私は、その悲しい事実を校長室に報告に来たときの、A先生の表情と言葉を忘れることができません。何とお悔やみの言葉を述べたらよいか迷っている私に対し、A先生は目にいっぱい涙を浮かべながら、それでも必死に笑顔をつくって、私にこう言ったのです。
【家族の行方さえわからない人が大勢いる中で、せめて身元が確認できただけでも、有り難いことだと思っています。私は、弟を家族の元に返してくれた海に、感謝しています】
私は、あれほど気高く、あれほど悲しい女性の笑みを見たのは、初めてでした。現在A先生は、一度東京都の教員を退職して宮城県に戻り、故郷で再び教員生活を送られています。
2011年(平成23)3月11日。「あの日」、かけがえのない多くの命が奪われました。そして、その命と繋がっていたさらにたくさんの人々が、大きな悲しみと心の傷をかかえて生きていくことになりました。
今日私が話したのは、そうした事実のほんの一端に過ぎません。
次のページに記載された775人の方々は、「あの日」までどんな人生を歩まれていたのでしょうか? いったい何人の人との繋がりの中で生きていたのでしょうか…? それを思ったとき、今回の校長通信が、今までよりほんの少しだけ重く感じられませんか?
人は、直接的であれ間接的であれ、たくさんの人との繋がりの中で生きています。家族・友達・先生・近所に住む地域の方々…。そして、それらの一人ひとりも、また枝分かれをするように多くの人と繋がっているのです。
そうした繋がりのどこかで、あなたの幸せを喜び、あなたの不幸せを悲しむ人がいます。10年前私が、会ったこともない東北の若者の死に心を痛めたのも、その若者と私が、A先生を介して繋がっていたからに他なりません。
人は、一人で生きているわけではありません。おそらく、いえ、間違いなく、自分の想像を超えて多くの人と繋がり、自分の知らないところで誰かに影響を与え、自分の知らないところで誰かに支えられて生きているのです。
その自覚があれば、自分を粗末に扱うことはできないと思います。つまり「自分を大切にする」ということは、「自分さえ良ければいい」とすることではなく、「人との繋がりの中で自分をとらえる」ということなのです。
同時に、自分以外の人も、自分と同じように多くの人と繋がっているということを忘れてはいけません。人を傷つけたり悲しませたりすることは、その人と繋がりのある人たちをも、傷つけたり悲しませたりすることになるのです。
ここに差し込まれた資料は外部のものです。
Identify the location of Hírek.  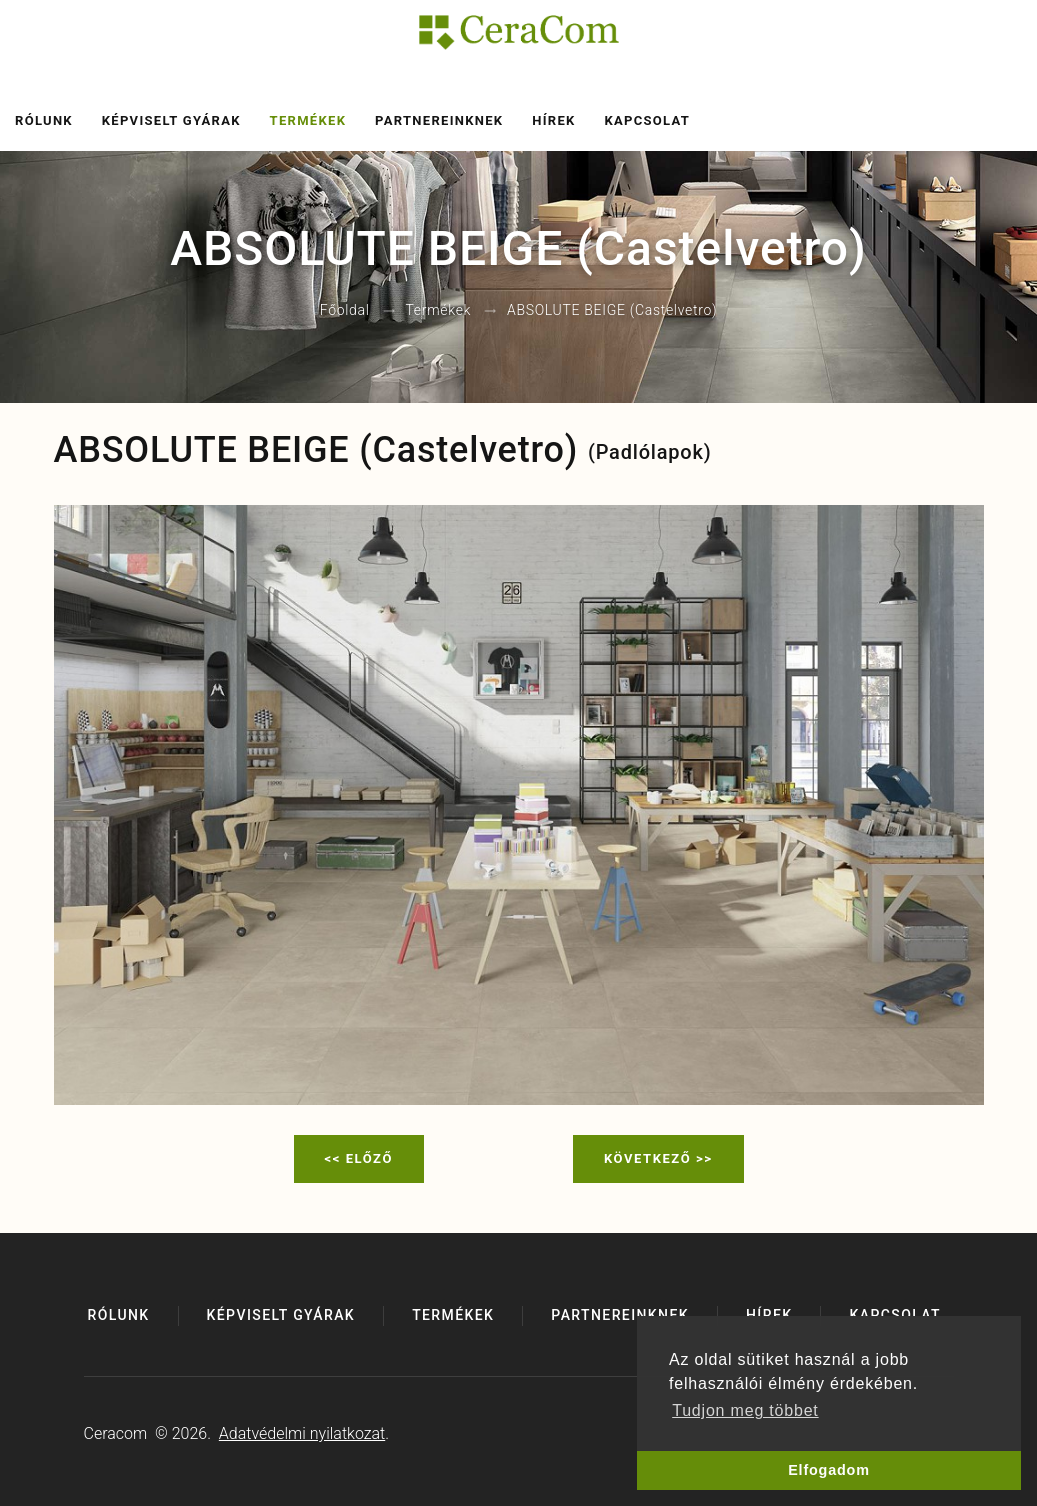
(553, 120).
私は10年前の「あの日」を機に、そう思うようになりました。だからこそ3・11は、私にとって「忘れない日」ではなく「忘れてはいけない日」なのです。
今日は東日本大震災について、あえて防災ではなく「人と人との繋がり」という視点で話しました。
私も、皆さんと繋がっています。その繋がりを、心から愛おしく思い、大切にしたいと考えています。
長い話を聞いてくれて、有り難うございました。